Il grande califfato

Il grande califfato
La suggestione di un grande califfato in grado di rinverdire i fasti del grande Islam del VI secolo è alla base del grande consenso raccolto dai terroristi dell’ISIS. Nettamente diverso per la “proposta” offerta rispetto ai colleghi di Al-Qaeda, il nuovo nemico del mondo occidentale (e non solo) punta alla creazione di una sorta di “Internazione del terrorismo” finalizzata alla conquista e all’islamizzazione forzata dei territori popolati dagli infedeli. La jihad è iniziata e l’esercito terrorista guidato da Abu Bakr Al-Baghdadi, leader e califfo dell’autoproclamato Stato Islamico, è pronto a combattere, avendo accolto tra le sue fila anche diversi combattenti musulmani europei, i cosiddetti “foreign fighters”…

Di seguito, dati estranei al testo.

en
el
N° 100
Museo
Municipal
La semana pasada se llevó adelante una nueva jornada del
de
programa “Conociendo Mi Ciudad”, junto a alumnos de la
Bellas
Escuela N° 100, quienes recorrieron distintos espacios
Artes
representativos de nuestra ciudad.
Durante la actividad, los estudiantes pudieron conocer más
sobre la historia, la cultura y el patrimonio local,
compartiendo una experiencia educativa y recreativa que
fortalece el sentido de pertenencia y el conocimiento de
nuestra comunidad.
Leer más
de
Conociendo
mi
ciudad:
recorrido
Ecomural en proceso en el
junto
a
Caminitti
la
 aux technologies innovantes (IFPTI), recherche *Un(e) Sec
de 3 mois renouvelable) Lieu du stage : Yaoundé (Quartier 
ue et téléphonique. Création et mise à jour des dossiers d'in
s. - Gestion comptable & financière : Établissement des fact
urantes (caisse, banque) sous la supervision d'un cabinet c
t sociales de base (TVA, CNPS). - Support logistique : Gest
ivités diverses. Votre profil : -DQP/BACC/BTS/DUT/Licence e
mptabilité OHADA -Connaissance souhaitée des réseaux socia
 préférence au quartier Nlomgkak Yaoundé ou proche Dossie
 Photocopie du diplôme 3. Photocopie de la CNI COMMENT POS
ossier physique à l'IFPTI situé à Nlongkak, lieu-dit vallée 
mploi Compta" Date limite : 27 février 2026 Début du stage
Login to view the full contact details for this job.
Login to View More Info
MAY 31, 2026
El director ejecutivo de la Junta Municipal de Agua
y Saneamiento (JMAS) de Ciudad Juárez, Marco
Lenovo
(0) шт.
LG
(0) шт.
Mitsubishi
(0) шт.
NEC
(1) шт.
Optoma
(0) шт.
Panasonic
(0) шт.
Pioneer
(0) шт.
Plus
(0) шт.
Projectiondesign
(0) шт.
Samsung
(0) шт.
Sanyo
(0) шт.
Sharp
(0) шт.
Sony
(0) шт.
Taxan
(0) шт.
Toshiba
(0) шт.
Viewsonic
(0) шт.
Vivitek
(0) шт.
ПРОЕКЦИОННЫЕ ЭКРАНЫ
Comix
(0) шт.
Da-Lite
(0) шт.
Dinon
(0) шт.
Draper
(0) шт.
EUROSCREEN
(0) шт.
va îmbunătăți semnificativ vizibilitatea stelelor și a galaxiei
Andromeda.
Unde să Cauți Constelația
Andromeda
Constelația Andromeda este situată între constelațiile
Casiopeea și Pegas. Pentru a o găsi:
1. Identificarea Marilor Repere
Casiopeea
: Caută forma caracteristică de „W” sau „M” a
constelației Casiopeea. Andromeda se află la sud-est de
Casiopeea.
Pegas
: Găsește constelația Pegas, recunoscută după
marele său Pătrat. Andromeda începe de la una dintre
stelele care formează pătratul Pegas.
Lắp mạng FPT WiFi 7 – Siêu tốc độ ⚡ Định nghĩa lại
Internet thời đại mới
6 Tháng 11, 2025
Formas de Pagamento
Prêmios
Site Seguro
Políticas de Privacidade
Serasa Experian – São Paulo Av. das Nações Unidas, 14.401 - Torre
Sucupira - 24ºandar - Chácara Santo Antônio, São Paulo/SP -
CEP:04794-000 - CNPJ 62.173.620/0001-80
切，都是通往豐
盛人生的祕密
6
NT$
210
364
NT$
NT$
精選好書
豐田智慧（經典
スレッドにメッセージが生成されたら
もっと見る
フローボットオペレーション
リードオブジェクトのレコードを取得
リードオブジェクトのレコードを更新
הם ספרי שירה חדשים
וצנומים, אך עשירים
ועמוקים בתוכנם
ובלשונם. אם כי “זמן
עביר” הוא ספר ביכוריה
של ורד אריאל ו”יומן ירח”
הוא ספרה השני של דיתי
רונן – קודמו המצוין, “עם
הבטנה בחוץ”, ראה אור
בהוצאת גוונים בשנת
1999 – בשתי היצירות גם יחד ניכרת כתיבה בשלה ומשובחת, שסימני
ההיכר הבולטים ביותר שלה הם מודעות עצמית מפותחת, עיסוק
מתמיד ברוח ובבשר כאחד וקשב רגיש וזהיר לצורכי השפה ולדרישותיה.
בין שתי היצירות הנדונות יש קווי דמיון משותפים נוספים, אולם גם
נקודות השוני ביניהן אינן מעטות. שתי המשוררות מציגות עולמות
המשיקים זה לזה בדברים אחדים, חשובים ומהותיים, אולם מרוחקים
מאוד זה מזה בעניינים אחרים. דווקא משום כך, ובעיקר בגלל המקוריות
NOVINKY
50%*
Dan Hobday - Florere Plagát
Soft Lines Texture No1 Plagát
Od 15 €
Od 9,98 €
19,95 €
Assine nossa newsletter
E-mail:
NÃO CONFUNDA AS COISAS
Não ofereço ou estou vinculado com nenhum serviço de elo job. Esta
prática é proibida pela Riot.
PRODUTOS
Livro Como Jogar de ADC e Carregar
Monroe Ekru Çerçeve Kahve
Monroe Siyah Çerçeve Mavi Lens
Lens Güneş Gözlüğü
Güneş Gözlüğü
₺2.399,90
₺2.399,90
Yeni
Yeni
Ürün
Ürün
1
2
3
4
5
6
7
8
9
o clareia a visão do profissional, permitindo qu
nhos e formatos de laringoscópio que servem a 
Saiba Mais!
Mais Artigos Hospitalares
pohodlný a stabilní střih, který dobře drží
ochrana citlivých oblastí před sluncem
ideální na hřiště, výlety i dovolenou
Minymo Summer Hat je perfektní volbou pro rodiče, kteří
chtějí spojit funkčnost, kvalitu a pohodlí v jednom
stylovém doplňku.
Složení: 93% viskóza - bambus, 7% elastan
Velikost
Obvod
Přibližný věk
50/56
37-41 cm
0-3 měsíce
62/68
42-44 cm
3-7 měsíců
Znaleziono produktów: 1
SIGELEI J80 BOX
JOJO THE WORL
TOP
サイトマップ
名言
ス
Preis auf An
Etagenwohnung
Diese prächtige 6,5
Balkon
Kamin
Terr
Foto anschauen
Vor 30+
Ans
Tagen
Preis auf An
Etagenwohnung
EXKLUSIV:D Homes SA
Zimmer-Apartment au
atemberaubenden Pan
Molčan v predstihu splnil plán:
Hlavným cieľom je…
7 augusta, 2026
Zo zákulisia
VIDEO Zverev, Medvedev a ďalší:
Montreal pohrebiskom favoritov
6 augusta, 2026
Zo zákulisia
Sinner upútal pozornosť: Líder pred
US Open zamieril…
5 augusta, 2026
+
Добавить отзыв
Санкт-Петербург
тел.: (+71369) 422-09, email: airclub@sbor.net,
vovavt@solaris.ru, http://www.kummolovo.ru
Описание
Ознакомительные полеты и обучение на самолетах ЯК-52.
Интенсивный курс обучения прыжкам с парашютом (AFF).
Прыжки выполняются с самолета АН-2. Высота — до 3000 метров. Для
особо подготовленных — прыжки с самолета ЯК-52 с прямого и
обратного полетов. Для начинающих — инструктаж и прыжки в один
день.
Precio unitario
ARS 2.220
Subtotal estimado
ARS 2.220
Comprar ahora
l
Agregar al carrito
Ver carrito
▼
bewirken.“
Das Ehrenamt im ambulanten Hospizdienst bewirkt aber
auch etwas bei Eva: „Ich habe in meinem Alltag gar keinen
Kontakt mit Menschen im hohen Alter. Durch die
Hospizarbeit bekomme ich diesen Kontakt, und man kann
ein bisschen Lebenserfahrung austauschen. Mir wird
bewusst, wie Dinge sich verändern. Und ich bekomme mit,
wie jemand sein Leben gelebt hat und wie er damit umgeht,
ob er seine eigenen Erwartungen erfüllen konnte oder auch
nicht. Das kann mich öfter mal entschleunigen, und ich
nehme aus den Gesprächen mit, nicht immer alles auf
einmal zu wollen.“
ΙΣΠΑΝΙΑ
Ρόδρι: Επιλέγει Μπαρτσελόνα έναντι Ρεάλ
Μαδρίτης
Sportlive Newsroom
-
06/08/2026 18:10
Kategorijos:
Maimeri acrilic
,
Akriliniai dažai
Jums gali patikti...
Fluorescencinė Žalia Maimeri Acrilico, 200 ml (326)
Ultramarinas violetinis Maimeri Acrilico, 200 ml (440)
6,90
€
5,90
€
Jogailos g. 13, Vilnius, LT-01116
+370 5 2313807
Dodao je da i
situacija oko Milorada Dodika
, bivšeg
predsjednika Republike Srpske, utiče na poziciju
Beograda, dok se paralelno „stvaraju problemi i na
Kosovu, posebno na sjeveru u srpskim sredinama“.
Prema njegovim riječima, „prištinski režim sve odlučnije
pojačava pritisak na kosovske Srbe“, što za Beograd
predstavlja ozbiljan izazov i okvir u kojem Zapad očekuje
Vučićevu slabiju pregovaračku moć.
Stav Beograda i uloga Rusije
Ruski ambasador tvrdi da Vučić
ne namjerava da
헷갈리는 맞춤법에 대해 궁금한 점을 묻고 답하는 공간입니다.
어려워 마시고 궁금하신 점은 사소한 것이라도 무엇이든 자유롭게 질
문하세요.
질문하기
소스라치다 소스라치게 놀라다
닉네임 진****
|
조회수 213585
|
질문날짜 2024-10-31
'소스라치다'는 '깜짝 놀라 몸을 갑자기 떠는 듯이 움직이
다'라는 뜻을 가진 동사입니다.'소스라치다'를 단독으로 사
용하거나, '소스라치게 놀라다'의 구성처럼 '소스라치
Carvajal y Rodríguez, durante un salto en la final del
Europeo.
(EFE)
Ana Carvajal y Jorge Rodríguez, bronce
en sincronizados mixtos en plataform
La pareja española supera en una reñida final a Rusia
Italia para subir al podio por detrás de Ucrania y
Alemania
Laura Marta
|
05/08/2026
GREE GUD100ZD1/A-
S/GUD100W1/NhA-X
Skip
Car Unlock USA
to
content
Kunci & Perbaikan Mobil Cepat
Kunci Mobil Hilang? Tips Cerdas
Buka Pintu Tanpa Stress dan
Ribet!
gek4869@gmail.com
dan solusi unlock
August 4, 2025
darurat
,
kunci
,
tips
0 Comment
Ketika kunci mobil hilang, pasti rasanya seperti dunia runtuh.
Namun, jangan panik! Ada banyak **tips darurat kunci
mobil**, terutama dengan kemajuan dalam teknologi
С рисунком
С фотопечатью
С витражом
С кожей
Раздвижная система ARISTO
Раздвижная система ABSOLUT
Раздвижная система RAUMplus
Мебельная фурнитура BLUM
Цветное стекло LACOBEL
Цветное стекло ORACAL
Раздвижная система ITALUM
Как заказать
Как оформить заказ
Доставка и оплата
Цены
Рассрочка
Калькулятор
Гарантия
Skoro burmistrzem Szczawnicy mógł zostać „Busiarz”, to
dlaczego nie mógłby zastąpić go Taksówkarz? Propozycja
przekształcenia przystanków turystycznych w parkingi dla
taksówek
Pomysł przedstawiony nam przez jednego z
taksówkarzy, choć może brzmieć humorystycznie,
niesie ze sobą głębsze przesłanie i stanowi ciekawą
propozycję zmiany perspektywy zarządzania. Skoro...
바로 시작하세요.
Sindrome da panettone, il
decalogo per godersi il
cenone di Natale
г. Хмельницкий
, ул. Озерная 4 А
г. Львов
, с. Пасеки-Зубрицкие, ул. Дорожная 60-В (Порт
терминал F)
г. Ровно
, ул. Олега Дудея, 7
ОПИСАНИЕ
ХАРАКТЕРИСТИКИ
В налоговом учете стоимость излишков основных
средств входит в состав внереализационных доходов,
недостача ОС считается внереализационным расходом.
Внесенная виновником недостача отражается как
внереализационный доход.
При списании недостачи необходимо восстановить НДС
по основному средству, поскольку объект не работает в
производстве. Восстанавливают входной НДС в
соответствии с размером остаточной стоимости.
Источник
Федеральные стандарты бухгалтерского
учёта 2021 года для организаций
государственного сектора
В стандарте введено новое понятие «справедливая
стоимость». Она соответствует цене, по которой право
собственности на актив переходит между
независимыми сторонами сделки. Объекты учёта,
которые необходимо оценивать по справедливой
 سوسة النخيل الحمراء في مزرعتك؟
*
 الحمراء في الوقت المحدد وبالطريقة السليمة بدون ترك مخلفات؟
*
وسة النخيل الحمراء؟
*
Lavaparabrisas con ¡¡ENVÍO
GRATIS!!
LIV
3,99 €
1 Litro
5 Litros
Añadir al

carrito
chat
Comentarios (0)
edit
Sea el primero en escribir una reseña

A differenza di quanto si possa pensare, Il grande califfato non è uno dei tanti libri che stanno affollando le librerie in questi mesi per soddisfare la curiosità dei lettori su questa nuova minaccia di portata mondiale ma è un’opera che parte da lontano e punta non tanto a ricostruire cronologicamente e storicamente la storia dell’ISIS, ma a mostrare come tale entità sia viva principalmente nell’animo e nel cuore dei suoi militanti. Il germe fondamentalista e violento non è prerogativa e caratteristica esclusiva di questi terroristi, ma è matrice comune di un certo tipo di lotta armata che dalla Cecenia alle regioni più remote dell’Africa si è contraddistinta per brutalità e fede cieca. L’autore, probabilmente la persona più adatta per raccontare queste vicende data la sua pluriennale esperienza come inviato in tanti hot spot del mondo, parla di “Internazionale del terrorismo” e di un orrore destinato a espandersi a macchia d’olio. Egli inoltre sostiene che ancora non si sia compresa in Occidente l’effettiva natura dell’ISIS, troppo frettolosamente accomunato al tradizionale terrorismo fondamentalista, ma in realtà travolgente totalitarismo che persegue fini di conquista religiosa servendosi di un sistema a catena di montaggio per cui ogni singolo combattente jihadista può seminare morte e destabilizzazione pur non essendo militarmente dipendente da Al-Baghdadi. Il mondo intero auspica contromisure adatte.